Responding to the Mid-year Economic Fiscal Outlook, in which there were no details on new aid commitments, Oxfam Australia Chief Executive Dr Helen Szoke said:
“This was a chance to rebuild the aid budget at a time when the world is grappling with not just extreme poverty and crippling inequality but a climate change emergency and a number of long-term humanitarian crises,” Dr Szoke said.
“We know that the government will divert $500 million or more from overseas aid to Pacific Infrastructure if successful at the next election.
“We can do better than robbing Peter to pay Paul – simply shifting what little aid Australia already gives from one region to another. This does nothing to tackle these complex global challenges or establish Australia as a strong leader with a voice on the global stage.
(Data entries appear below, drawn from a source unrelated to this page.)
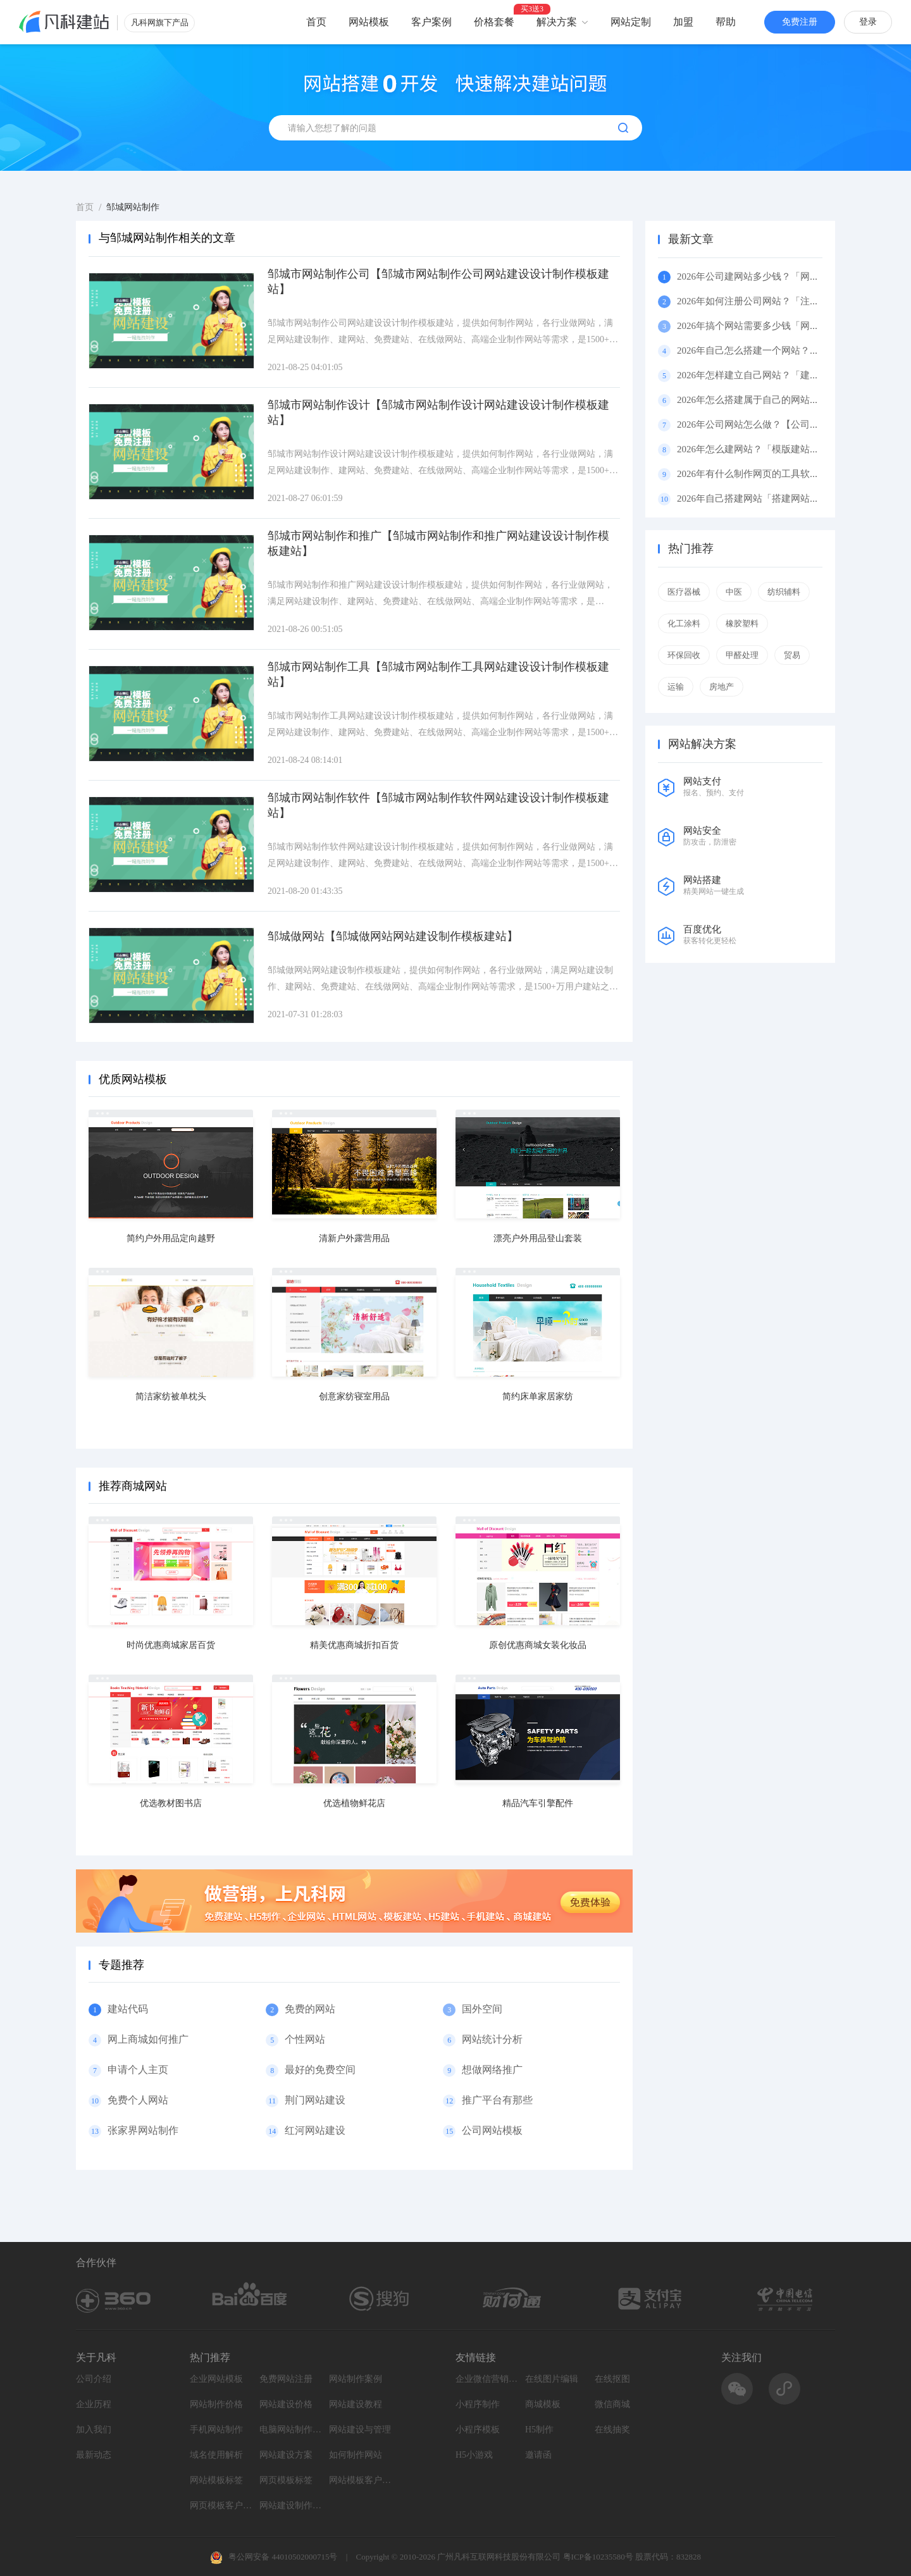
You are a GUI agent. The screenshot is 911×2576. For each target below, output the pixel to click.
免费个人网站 (138, 2100)
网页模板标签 (286, 2480)
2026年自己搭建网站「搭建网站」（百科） (767, 498)
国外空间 (482, 2008)
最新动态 (93, 2455)
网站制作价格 (216, 2404)
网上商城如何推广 (148, 2039)
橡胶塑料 (742, 623)
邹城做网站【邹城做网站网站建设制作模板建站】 (393, 936)
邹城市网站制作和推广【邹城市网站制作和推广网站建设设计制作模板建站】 (438, 543)
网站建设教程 (355, 2404)
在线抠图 (612, 2379)
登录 (868, 22)
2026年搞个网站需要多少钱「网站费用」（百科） (781, 326)
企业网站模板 (216, 2379)
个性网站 (305, 2039)
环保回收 (683, 655)
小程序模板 (478, 2429)
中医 (734, 592)
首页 (316, 21)
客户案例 (431, 21)
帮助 (726, 21)
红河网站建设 (315, 2130)
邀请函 (538, 2455)
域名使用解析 (216, 2455)
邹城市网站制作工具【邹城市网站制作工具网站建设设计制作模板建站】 (438, 674)
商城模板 (543, 2404)
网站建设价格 (286, 2404)
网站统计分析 (492, 2039)
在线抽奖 (612, 2429)
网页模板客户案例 (221, 2505)
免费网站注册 (286, 2379)
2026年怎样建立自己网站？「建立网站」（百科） (781, 375)
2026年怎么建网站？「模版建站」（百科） (767, 449)
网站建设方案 (286, 2455)
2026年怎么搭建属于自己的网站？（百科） (767, 400)
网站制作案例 (355, 2379)
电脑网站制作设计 (291, 2429)
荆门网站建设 (315, 2100)
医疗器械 (683, 592)
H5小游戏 (474, 2455)
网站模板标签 (216, 2480)
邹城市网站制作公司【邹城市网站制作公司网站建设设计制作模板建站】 (438, 281)
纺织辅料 (783, 592)
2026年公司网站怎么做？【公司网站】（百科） (776, 424)
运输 (675, 686)
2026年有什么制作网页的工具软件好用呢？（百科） (786, 474)
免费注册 (799, 22)
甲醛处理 (742, 655)
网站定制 (630, 21)
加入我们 (93, 2429)
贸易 (792, 655)
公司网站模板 (492, 2130)
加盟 (683, 21)
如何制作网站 (355, 2455)
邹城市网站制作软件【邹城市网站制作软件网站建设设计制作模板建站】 (438, 805)
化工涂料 (683, 623)
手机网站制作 (216, 2429)
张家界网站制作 (143, 2130)
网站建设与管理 (360, 2429)
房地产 (721, 686)
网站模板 (369, 21)
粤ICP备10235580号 (598, 2556)
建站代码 (128, 2008)
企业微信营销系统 (487, 2379)
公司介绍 (93, 2379)
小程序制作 (478, 2404)
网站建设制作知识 (291, 2505)
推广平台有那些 (497, 2100)
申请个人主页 (138, 2069)
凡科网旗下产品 (160, 22)
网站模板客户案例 (360, 2480)
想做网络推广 (492, 2069)
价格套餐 (494, 21)
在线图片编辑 (551, 2379)
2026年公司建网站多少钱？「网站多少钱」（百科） (786, 276)
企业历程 (93, 2404)
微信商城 (612, 2404)
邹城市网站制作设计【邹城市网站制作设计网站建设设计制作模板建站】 (438, 412)
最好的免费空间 (320, 2069)
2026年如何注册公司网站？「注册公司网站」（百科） (791, 301)
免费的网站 (310, 2008)
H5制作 (539, 2429)
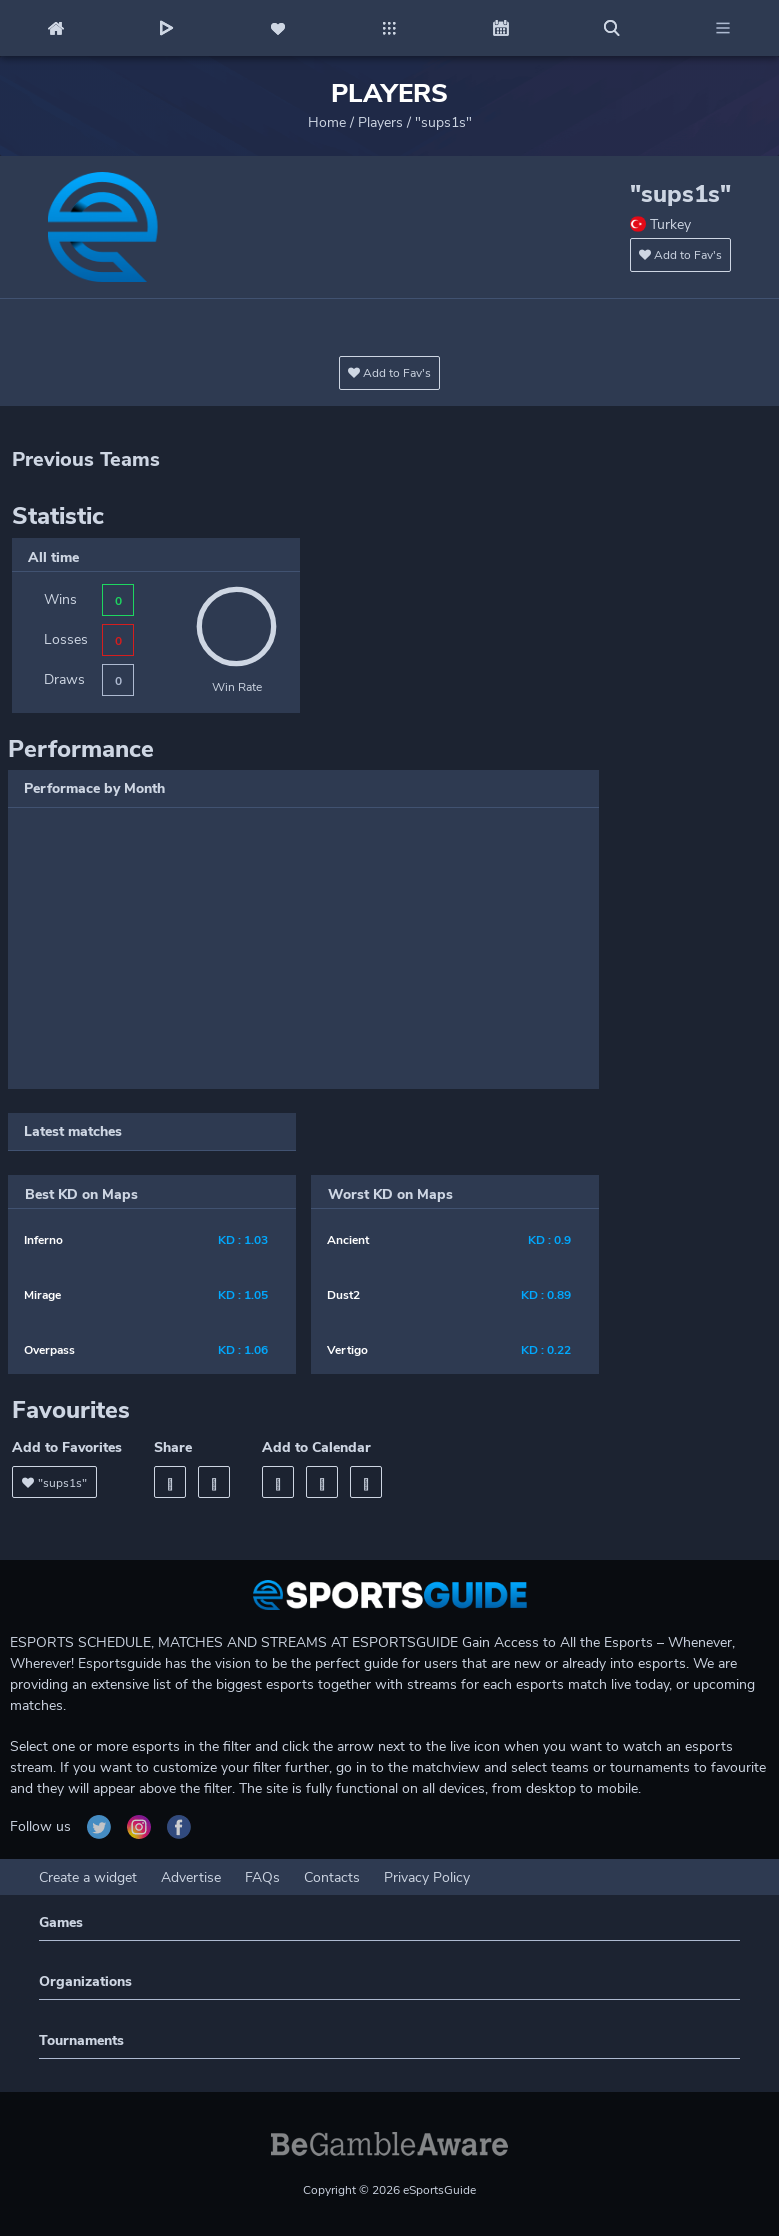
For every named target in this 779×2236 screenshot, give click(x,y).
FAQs (262, 1877)
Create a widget (88, 1877)
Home (327, 122)
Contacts (332, 1877)
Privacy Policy (427, 1877)
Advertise (191, 1877)
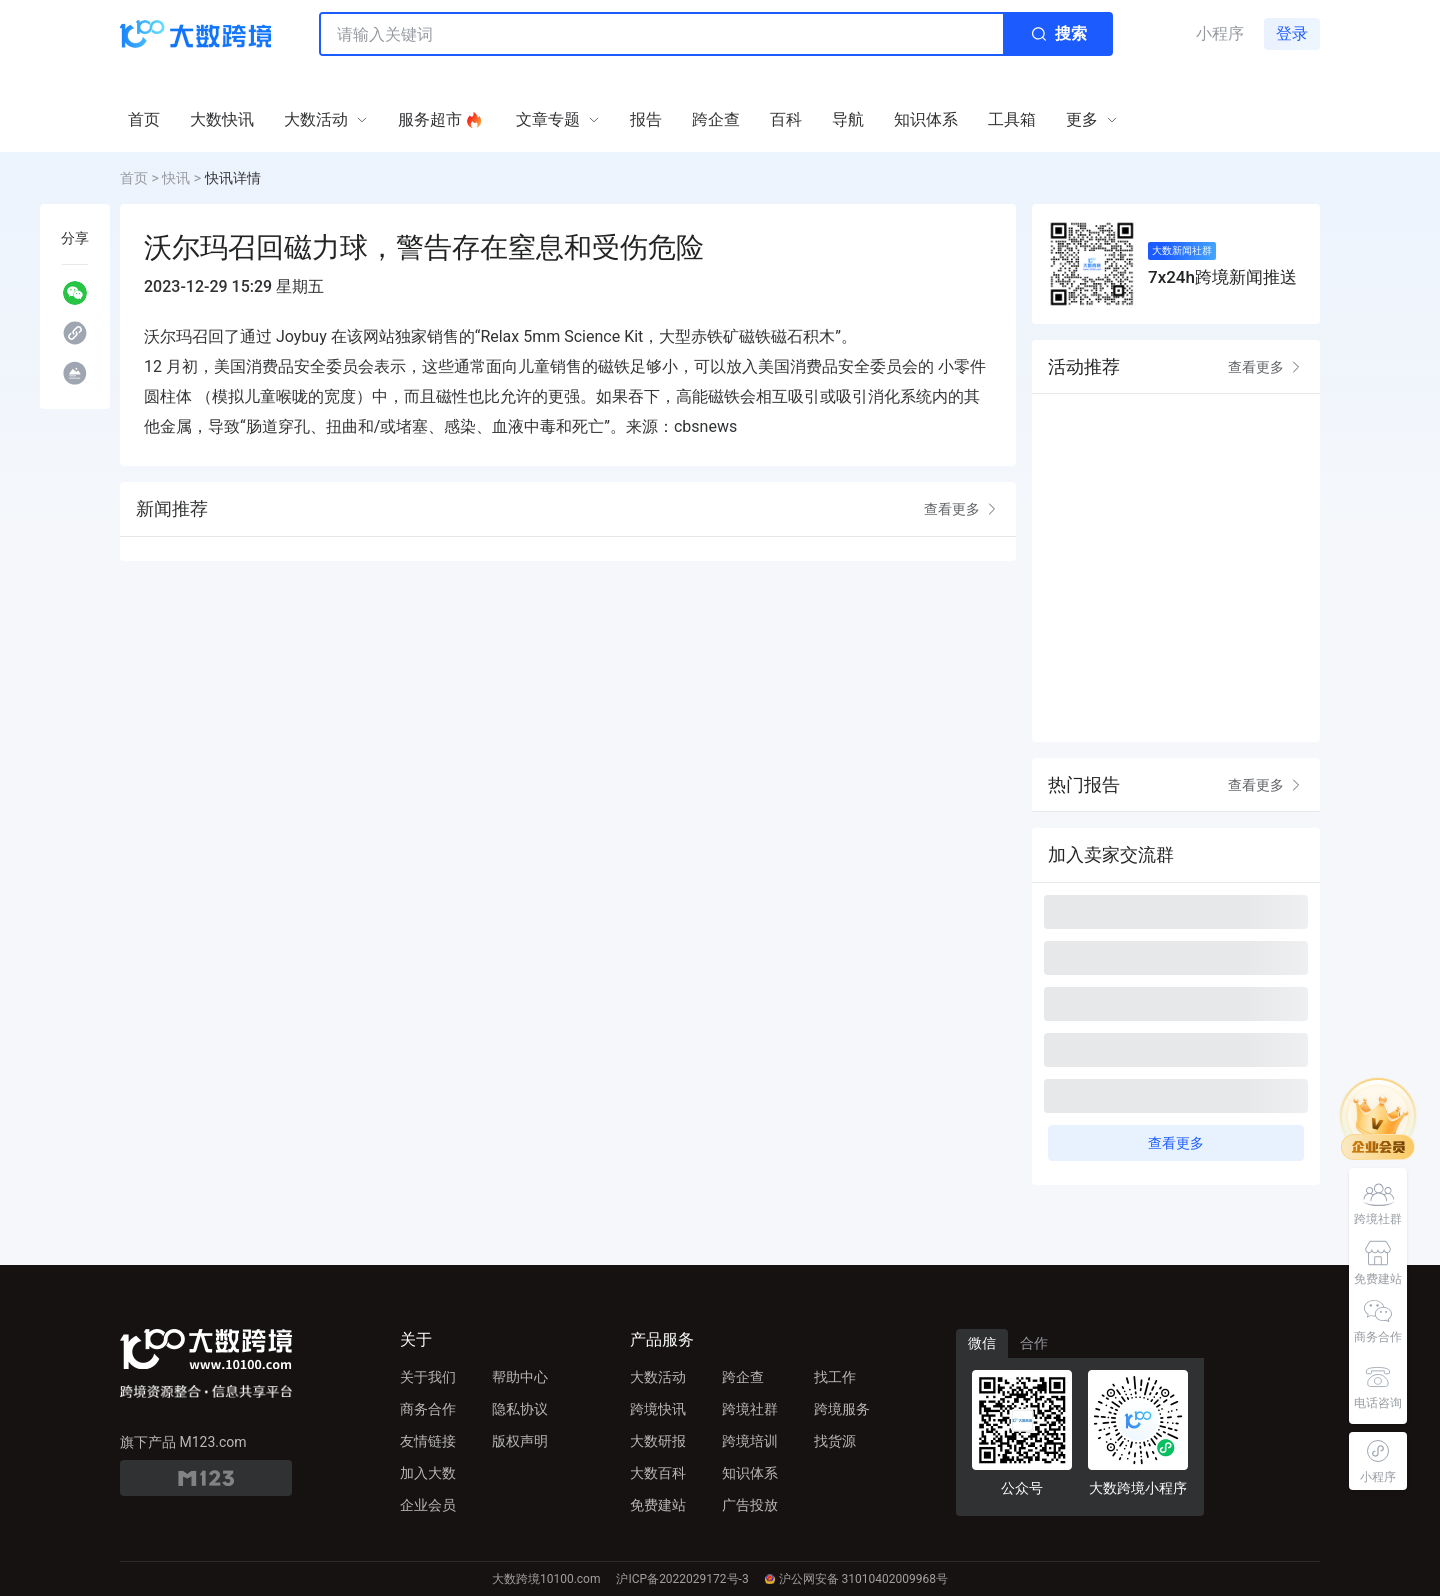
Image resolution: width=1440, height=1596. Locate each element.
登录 (1292, 33)
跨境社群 (750, 1409)
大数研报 (658, 1441)
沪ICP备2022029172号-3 (682, 1579)
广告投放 (750, 1505)
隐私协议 (520, 1409)
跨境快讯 (658, 1409)
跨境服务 (842, 1409)
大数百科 (658, 1473)
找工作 (835, 1377)
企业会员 (428, 1505)
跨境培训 (750, 1441)
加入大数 (428, 1473)
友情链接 (428, 1441)
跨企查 (743, 1377)
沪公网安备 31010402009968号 (856, 1579)
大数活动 (658, 1377)
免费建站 (658, 1505)
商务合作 (428, 1409)
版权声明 (520, 1441)
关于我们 (428, 1377)
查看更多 (962, 509)
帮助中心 (520, 1377)
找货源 (835, 1441)
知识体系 (750, 1473)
“If the government is to support infrastructure in the region it should be in addition to the existing aid program, not taken from it.
“Also any infrastructure investment in the region must be resilient to the impacts of climate change and stimulate inclusive economic growth that benefits people living in poverty.
“Australia is a wealthy, generous country, and continued neglect of a depleted aid budget, which is now just 0.22 per cent of gross national income, does not represent our values.
“Australians deserve economic leadership that prioritises a time-bound and stable aid program that leaves no one behind, bolsters the capacity and responsibility of countries to provide for all their citizens, and helps to build resilience in an increasingly risky world.”